Demain la lune

Dans quasiment toutes les civilisations humaines, notre satellite naturel a été mis en évidence de par son étrangeté et de par ses formes lumineuses récurrentes, sans omettre son cycle avec celui des femmes. En politique, « promettre la Lune » est devenue une formule assassine stigmatisant des promesses qui ne seront pas tenues. Alors, pourquoi les grandes puissances du Globe s’intéressent-elles, de nouveau, à la Lune ?

 

Après l’épopée du programme Apollo (1961-1975) qui permit aux Américains d’y débarquer en Juillet 1969 dans le cadre de la course générée par la « guerre froide » et après y avoir crapahuté durant six missions qui s’achevèrent en 1972, l’intérêt pour le monde sélène s’est amoindri, voire complètement arrêté. Ce n’est plus le cas aujourd’hui et au moins quatre grandes puissances spatiales (Chine, Europe, Inde, USA) ont des ambitions diverses.

Dans le cas des USA, le nouveau programme lunaire est indissociable du programme martien.

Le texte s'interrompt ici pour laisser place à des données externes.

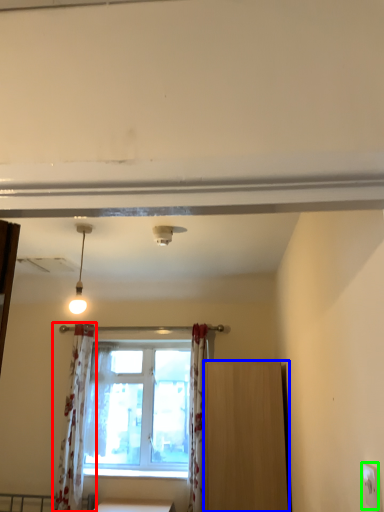 Question: Estimate the real-world distances between objects in this image. Which object is closer to curtain (highlighted by a red box), furniture (highlighted by a blue box) or electric outlet (highlighted by a green box)?

Choices:
 (A) furniture
 (B) electric outlet

Answer: (A) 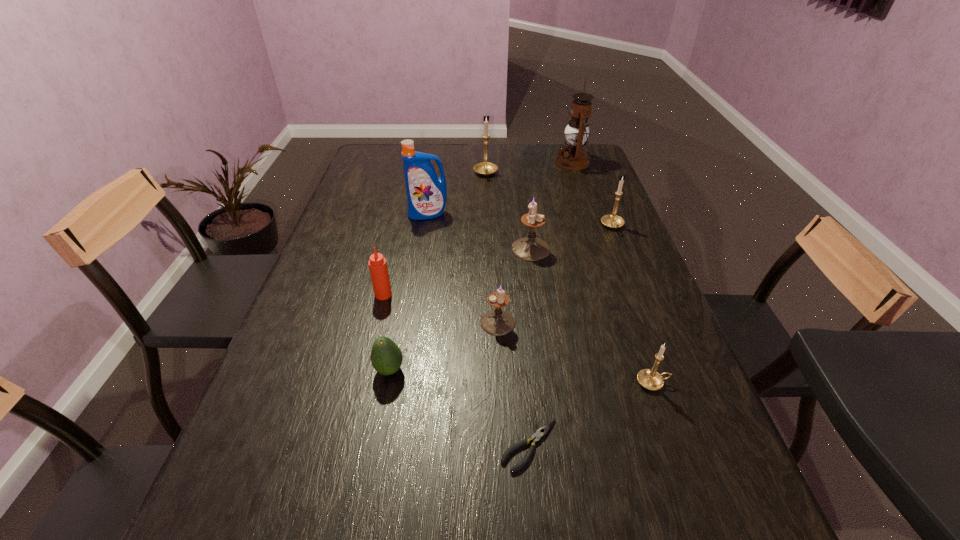 Point out which gold candle holder is positioned as the second nearest to the smallest gold candle holder. Please provide its 2D coordinates. Your answer should be formatted as a tuple, i.e. [(x, y)], where the tuple contains the x and y coordinates of a point satisfying the conditions above.

[(485, 168)]

Select which gold candle holder is the closest to the green avocado. Please provide its 2D coordinates. Your answer should be formatted as a tuple, i.e. [(x, y)], where the tuple contains the x and y coordinates of a point satisfying the conditions above.

[(650, 379)]

Find the location of a particular element. free region that satisfies the following two spatial constraints: 1. on the front side of the shortest object; 2. on the right side of the second shortest object is located at coordinates (375, 446).

At what (x,y) coordinates should I click in order to perform the action: click on free space that satisfies the following two spatial constraints: 1. on the label of the detergent; 2. on the left side of the shortest object. Please return your answer as a coordinate pair (x, y). This screenshot has height=540, width=960. Looking at the image, I should click on (391, 446). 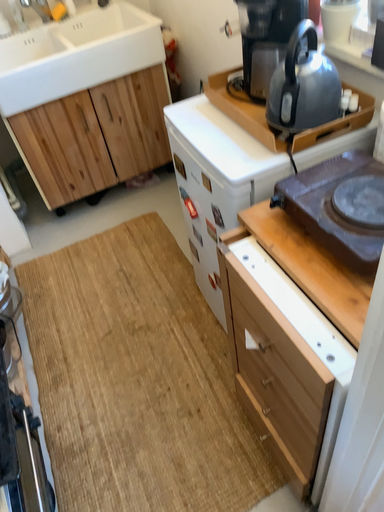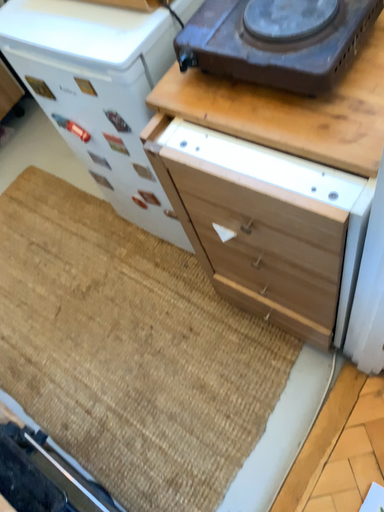 Question: How did the camera likely rotate when shooting the video?

Choices:
 (A) rotated left
 (B) rotated right

Answer: (B) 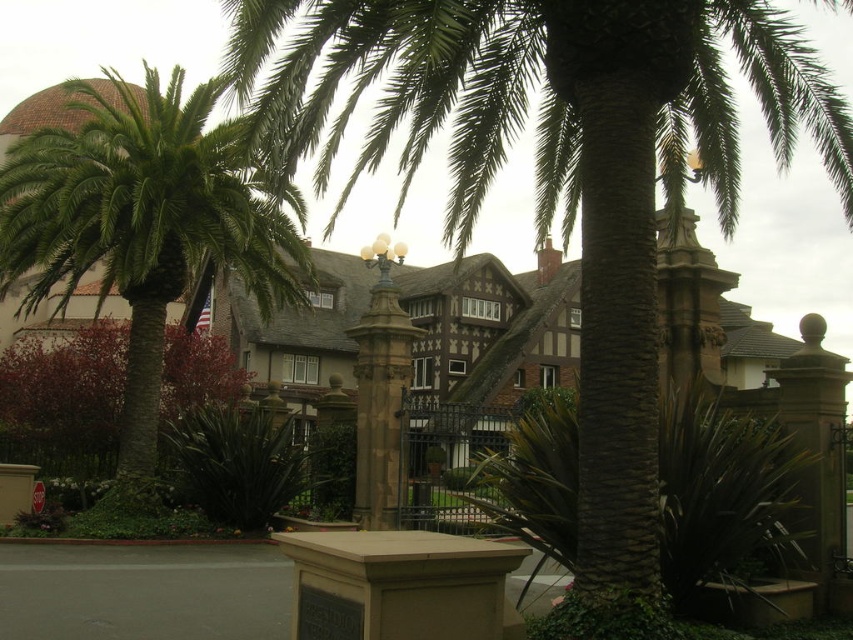 Question: Which object is farther from the camera taking this photo?

Choices:
 (A) green leafy palm tree at center
 (B) green leafy palm at left

Answer: (B)

Question: Which point appears farthest from the camera in this image?

Choices:
 (A) (218, 193)
 (B) (604, 257)

Answer: (A)

Question: From the image, what is the correct spatial relationship of green leafy palm tree at center in relation to green leafy palm at left?

Choices:
 (A) right
 (B) left

Answer: (A)

Question: Is green leafy palm tree at center smaller than green leafy palm at left?

Choices:
 (A) no
 (B) yes

Answer: (A)

Question: Does green leafy palm tree at center have a smaller size compared to green leafy palm at left?

Choices:
 (A) yes
 (B) no

Answer: (B) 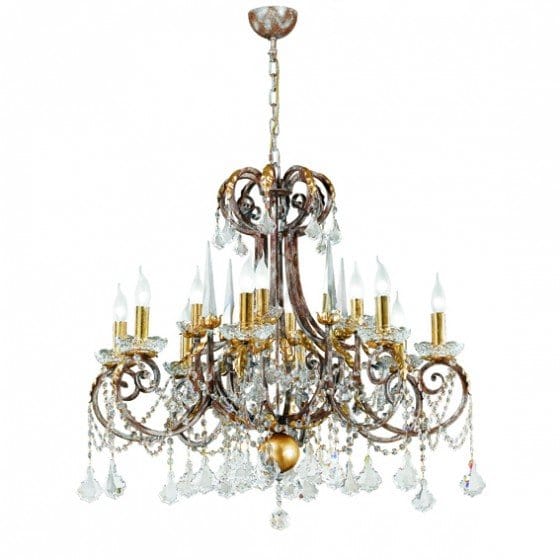 Where is `chandelier`? This screenshot has height=560, width=560. chandelier is located at coordinates (301, 283). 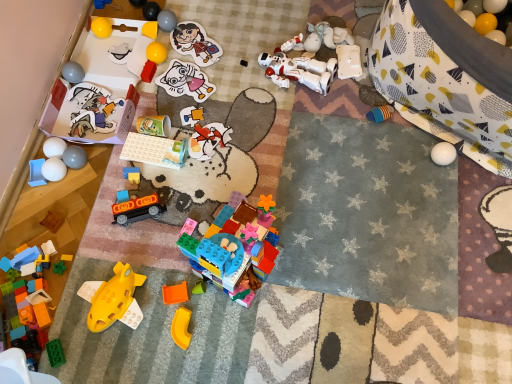 Identify the location of vacant area that lies to the right of matte gray ball at left, placed as the seventeenth toy when sorted from right to left. (124, 164). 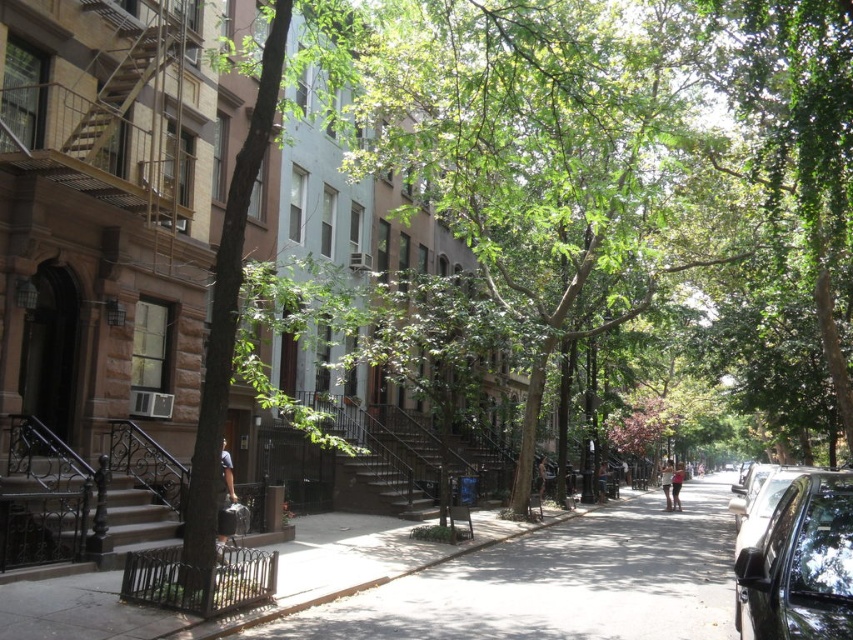 You are a delivery person standing at the entrance of the building. You need to walk to the smooth concrete sidewalk at center. Which direction should you walk relative to the building entrance?

The smooth concrete sidewalk at center is located at point (558, 582), so you should walk forward from the building entrance towards the center of the scene to reach it. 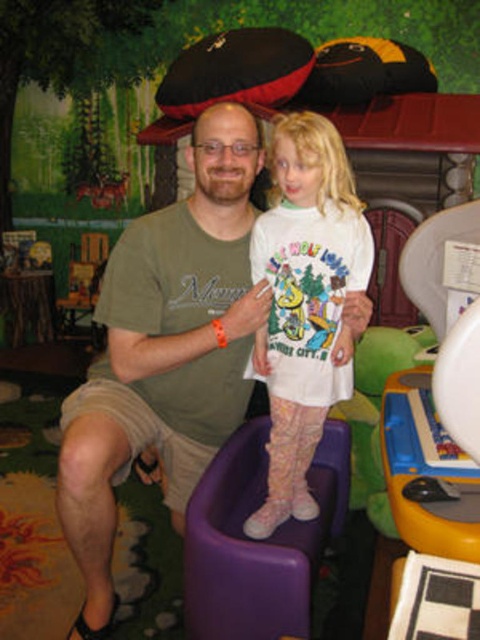 Question: Observing the image, what is the correct spatial positioning of green cotton shirt at center in reference to white matte t-shirt at center?

Choices:
 (A) right
 (B) left

Answer: (B)

Question: Among these objects, which one is farthest from the camera?

Choices:
 (A) green cotton shirt at center
 (B) white matte t-shirt at center

Answer: (A)

Question: Is green cotton shirt at center closer to camera compared to white matte t-shirt at center?

Choices:
 (A) yes
 (B) no

Answer: (B)

Question: Which of the following is the farthest from the observer?

Choices:
 (A) (129, 417)
 (B) (324, 408)

Answer: (A)

Question: Is green cotton shirt at center closer to camera compared to white matte t-shirt at center?

Choices:
 (A) no
 (B) yes

Answer: (A) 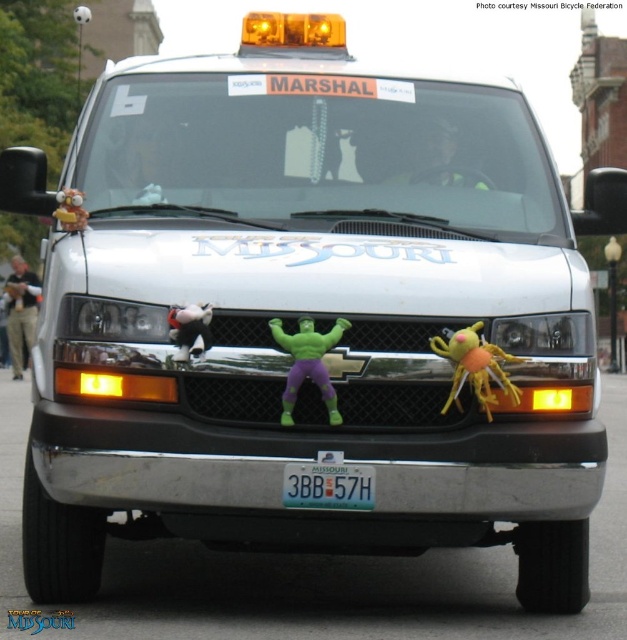 Question: From the image, what is the correct spatial relationship of green rubber toy at center in relation to plush yellow monkey at left?

Choices:
 (A) right
 (B) left

Answer: (A)

Question: Among these objects, which one is farthest from the camera?

Choices:
 (A) yellow fuzzy spider at center
 (B) plush yellow monkey at left
 (C) blue metallic license plate at center

Answer: (B)

Question: Which object appears closest to the camera in this image?

Choices:
 (A) white plush duck at center
 (B) blue metallic license plate at center

Answer: (B)

Question: Is blue metallic license plate at center to the left of green rubber toy at center from the viewer's perspective?

Choices:
 (A) yes
 (B) no

Answer: (B)

Question: Among these objects, which one is nearest to the camera?

Choices:
 (A) green rubber toy at center
 (B) white plush duck at center
 (C) plush yellow monkey at left
 (D) yellow fuzzy spider at center

Answer: (A)

Question: Is yellow fuzzy spider at center further to the viewer compared to white plush duck at center?

Choices:
 (A) no
 (B) yes

Answer: (A) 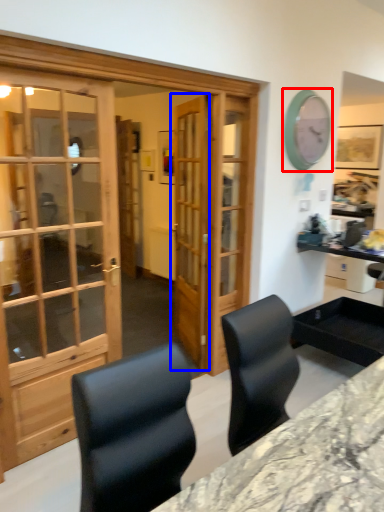 Question: Among these objects, which one is farthest to the camera, clock (highlighted by a red box) or door (highlighted by a blue box)?

Choices:
 (A) clock
 (B) door

Answer: (A) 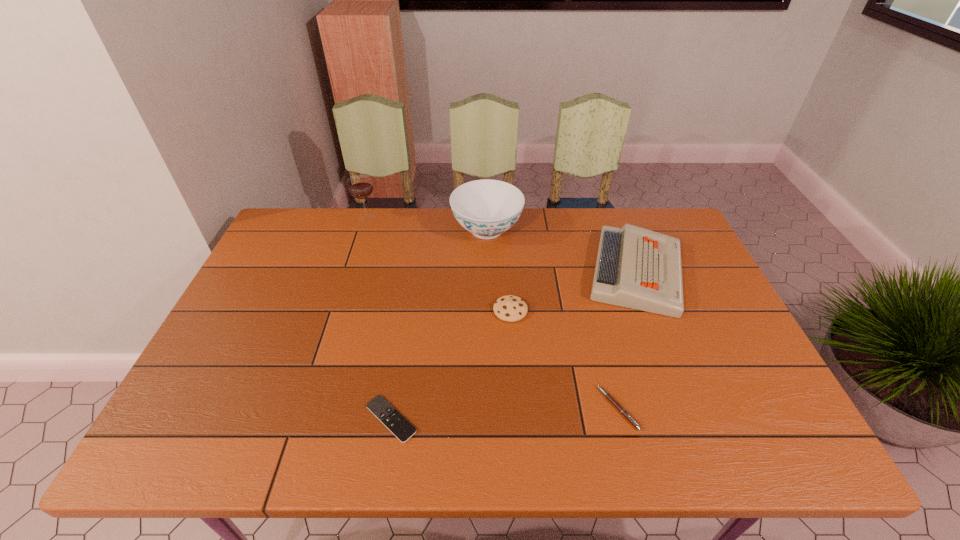 Choose which object is the third nearest neighbor to the third shortest object. Please provide its 2D coordinates. Your answer should be formatted as a tuple, i.e. [(x, y)], where the tuple contains the x and y coordinates of a point satisfying the conditions above.

[(607, 395)]

This screenshot has width=960, height=540. Identify the location of the fifth closest object relative to the tallest object. (607, 395).

Where is `free space that satisfies the following two spatial constraints: 1. at the nib of the pen; 2. on the front side of the remote control`? This screenshot has height=540, width=960. free space that satisfies the following two spatial constraints: 1. at the nib of the pen; 2. on the front side of the remote control is located at coordinates (621, 419). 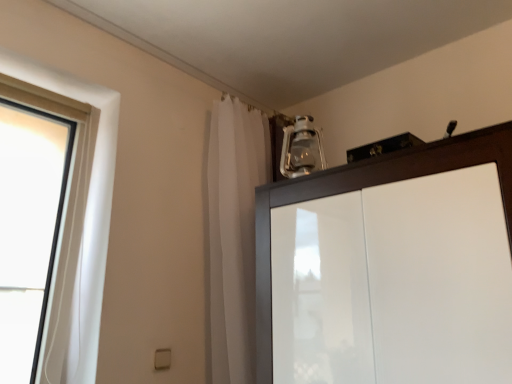 Image resolution: width=512 pixels, height=384 pixels. What do you see at coordinates (301, 149) in the screenshot? I see `clear glass lantern at upper center` at bounding box center [301, 149].

Find the location of a particular element. white sheer curtain at upper center is located at coordinates (234, 234).

Does clear glass lantern at upper center come in front of glossy wood cupboard at upper right?

No, clear glass lantern at upper center is further to the viewer.

From the image's perspective, is clear glass lantern at upper center positioned above or below glossy wood cupboard at upper right?

clear glass lantern at upper center is above glossy wood cupboard at upper right.

Which of these two, clear glass lantern at upper center or glossy wood cupboard at upper right, stands taller?

With more height is glossy wood cupboard at upper right.

From their relative heights in the image, would you say glossy wood cupboard at upper right is taller or shorter than clear glass lantern at upper center?

Considering their sizes, glossy wood cupboard at upper right has more height than clear glass lantern at upper center.

Is glossy wood cupboard at upper right in contact with clear glass lantern at upper center?

They are not placed beside each other.

Considering the relative positions of glossy wood cupboard at upper right and clear glass lantern at upper center in the image provided, is glossy wood cupboard at upper right to the right of clear glass lantern at upper center from the viewer's perspective?

Yes, glossy wood cupboard at upper right is to the right of clear glass lantern at upper center.

Between glossy wood cupboard at upper right and clear glass lantern at upper center, which one has larger size?

glossy wood cupboard at upper right.

Which object is wider, clear glass lantern at upper center or white sheer curtain at upper center?

Wider between the two is white sheer curtain at upper center.

Based on the photo, is clear glass lantern at upper center inside the boundaries of white sheer curtain at upper center, or outside?

The correct answer is: outside.

From a real-world perspective, is clear glass lantern at upper center beneath white sheer curtain at upper center?

No.

Locate an element on the screen. This screenshot has width=512, height=384. shower curtain below the clear glass lantern at upper center (from the image's perspective) is located at coordinates (234, 234).

Which object is closer to the camera taking this photo, white sheer curtain at upper center or clear glass lantern at upper center?

white sheer curtain at upper center is closer to the camera.

Considering the sizes of objects white sheer curtain at upper center and clear glass lantern at upper center in the image provided, who is thinner, white sheer curtain at upper center or clear glass lantern at upper center?

clear glass lantern at upper center.

Could you tell me if white sheer curtain at upper center is facing clear glass lantern at upper center?

Yes, white sheer curtain at upper center is facing clear glass lantern at upper center.

Which is more to the right, white sheer curtain at upper center or clear glass lantern at upper center?

Positioned to the right is clear glass lantern at upper center.

Is glossy wood cupboard at upper right aimed at white sheer curtain at upper center?

No, glossy wood cupboard at upper right is not oriented towards white sheer curtain at upper center.

Is white sheer curtain at upper center inside glossy wood cupboard at upper right?

No, glossy wood cupboard at upper right does not contain white sheer curtain at upper center.

Which of these two, glossy wood cupboard at upper right or white sheer curtain at upper center, is wider?

glossy wood cupboard at upper right is wider.

Is glossy wood cupboard at upper right not close to white sheer curtain at upper center?

They are positioned close to each other.

Is white sheer curtain at upper center next to glossy wood cupboard at upper right and touching it?

No.

Looking at this image, is white sheer curtain at upper center not within glossy wood cupboard at upper right?

Yes, white sheer curtain at upper center is not within glossy wood cupboard at upper right.

Does white sheer curtain at upper center turn towards glossy wood cupboard at upper right?

Yes, white sheer curtain at upper center is aimed at glossy wood cupboard at upper right.

Considering the relative sizes of white sheer curtain at upper center and glossy wood cupboard at upper right in the image provided, is white sheer curtain at upper center taller than glossy wood cupboard at upper right?

Correct, white sheer curtain at upper center is much taller as glossy wood cupboard at upper right.

You are a GUI agent. You are given a task and a screenshot of the screen. Output one action in this format:
    pyautogui.click(x=<x>, y=<y>)
    Task: Click on the light fixture on the left of the glossy wood cupboard at upper right
    The height and width of the screenshot is (384, 512).
    Given the screenshot: What is the action you would take?
    pyautogui.click(x=301, y=149)

Find the location of a particular element. Image resolution: width=512 pixels, height=384 pixels. light fixture lying above the glossy wood cupboard at upper right (from the image's perspective) is located at coordinates (301, 149).

Estimate the real-world distances between objects in this image. Which object is closer to glossy wood cupboard at upper right, white sheer curtain at upper center or clear glass lantern at upper center?

Based on the image, white sheer curtain at upper center appears to be nearer to glossy wood cupboard at upper right.

Looking at the image, which one is located closer to glossy wood cupboard at upper right, clear glass lantern at upper center or white sheer curtain at upper center?

white sheer curtain at upper center.

Based on their spatial positions, is glossy wood cupboard at upper right or clear glass lantern at upper center closer to white sheer curtain at upper center?

The object closer to white sheer curtain at upper center is clear glass lantern at upper center.

When comparing their distances from clear glass lantern at upper center, does white sheer curtain at upper center or glossy wood cupboard at upper right seem closer?

white sheer curtain at upper center is positioned closer to the anchor clear glass lantern at upper center.

When comparing their distances from clear glass lantern at upper center, does glossy wood cupboard at upper right or white sheer curtain at upper center seem further?

The object further to clear glass lantern at upper center is glossy wood cupboard at upper right.

From the image, which object appears to be farther from white sheer curtain at upper center, clear glass lantern at upper center or glossy wood cupboard at upper right?

The object further to white sheer curtain at upper center is glossy wood cupboard at upper right.

Identify the location of shower curtain between glossy wood cupboard at upper right and clear glass lantern at upper center from front to back. (234, 234). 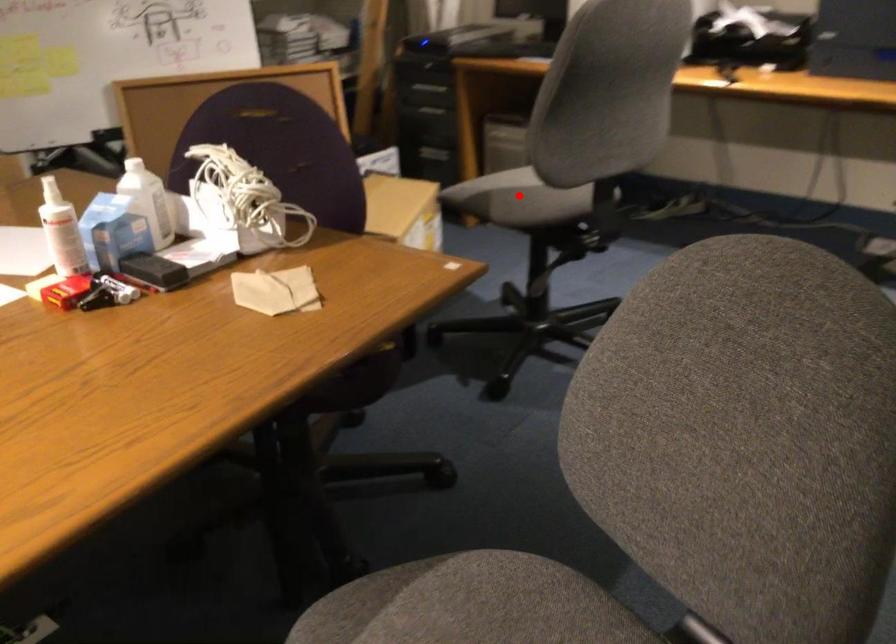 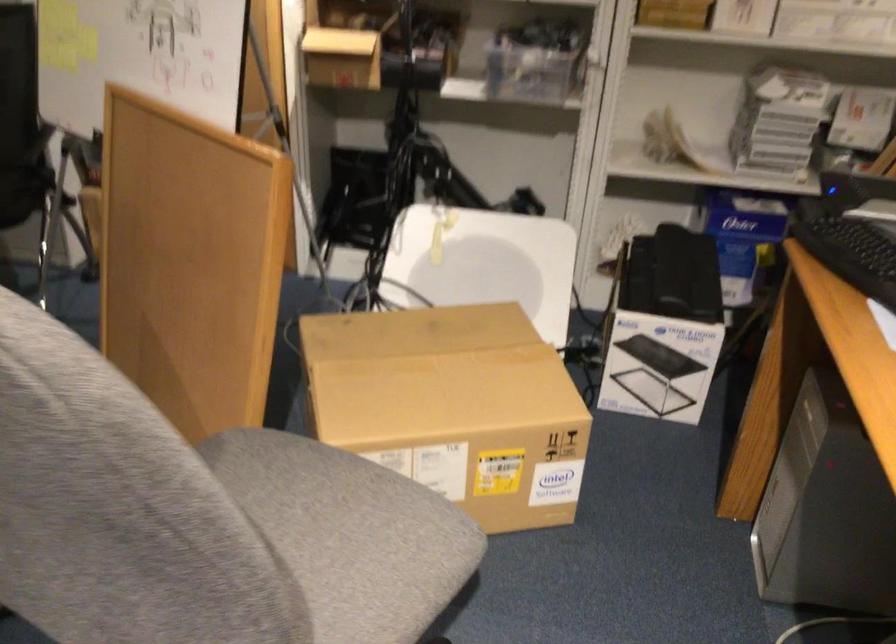 Question: I am providing you with two images of the same scene from different viewpoints. A red point is marked on the first image. Can you still see the location of the red point in image 2?

Choices:
 (A) Yes
 (B) No

Answer: (B) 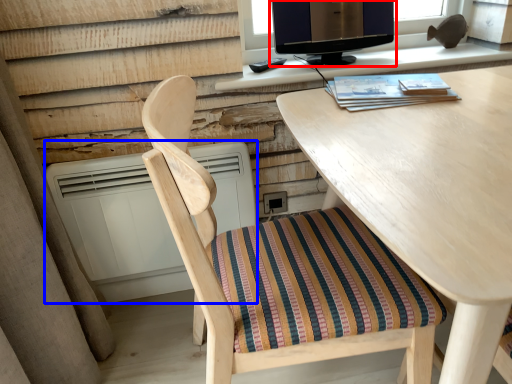 Question: Which point is closer to the camera, computer monitor (highlighted by a red box) or air conditioner (highlighted by a blue box)?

La mission Mars Direct pourrait envoyer un équipage de six personnes vers la planète rouge directement avec la capsule Orion ; c’est une des deux options. Une autre solution est de plus en plus soutenue par les ingénieurs et astronautes américains : s’élancer vers Mars à partir d’une base lunaire. Les arguments présentés notamment par Charlie Duke [Apollo 16] sont : retourner sur la Lune, donc maîtriser de nouveau la capacité d’un lanceur lourd ; établir une base de vie, à la manière de ce qui se fait dans l’Antarctique par exemple de manière à apprendre à vivre longuement isolé dans un environnement hostile ; accumuler des connaissances ad hoc… et s’élancer vers Mars, en exploitant l’Hélium3 lunaire comme solution énergétique.

 

De son côté, la Chine poursuit sans répit son ambitieux programme spatial : construction de sa propre station spatiale en orbite terrestre ; mission robotiques vers d’autres planètes du système solaire ; colonisation de la Lune… Ce dernier point fait l’objet d’une planification rigoureuse avec des échéances annoncées ; c’est ainsi qu’après avoir déjà réussi des missions robotiques (lander et rover), il y aura le retour d’échantillons de sol sélène, puis l’envoi de taïkonautes, puis l’installation d’une base permanente. Les Chinois ont en tête – ils l’ont exprimé bien avant les propos de C. Duke – non seulement l’utilisation in situ de l’Hélium3 mais de l’exploiter industriellement et de s’en approvisionner pour la vie terrestre. Pour mémoire, 40g de cet isotope contient toute l’énergie dont a besoin un Terrien d’un Pays développé pour toute sa vie (Habitat, chauffage, voyage, travail, loisirs…etc…).

 

Voilà pour les deux poids-lourds. Du côté de l’Inde, les choses sont plus incertaines. Mais la réussite de la sonde Mangalyaan mise en orbite autour de Mars à l’Automne 2014 a fait de ce Pays la quatrième puissance spatiale capable de cet exploit. Quant à l’ESA – European Space Agency -, elle se présente plutôt comme un partenaire apporteurs de solutions (Ariane6 pour 2020), comme elle l’a déjà fait pour l’ISS et d’autres missions remarquables (Cassini-Huygens, Rosetta-Philae…). Une chose est sûre, la Lune n’a pas fini de faire rêver.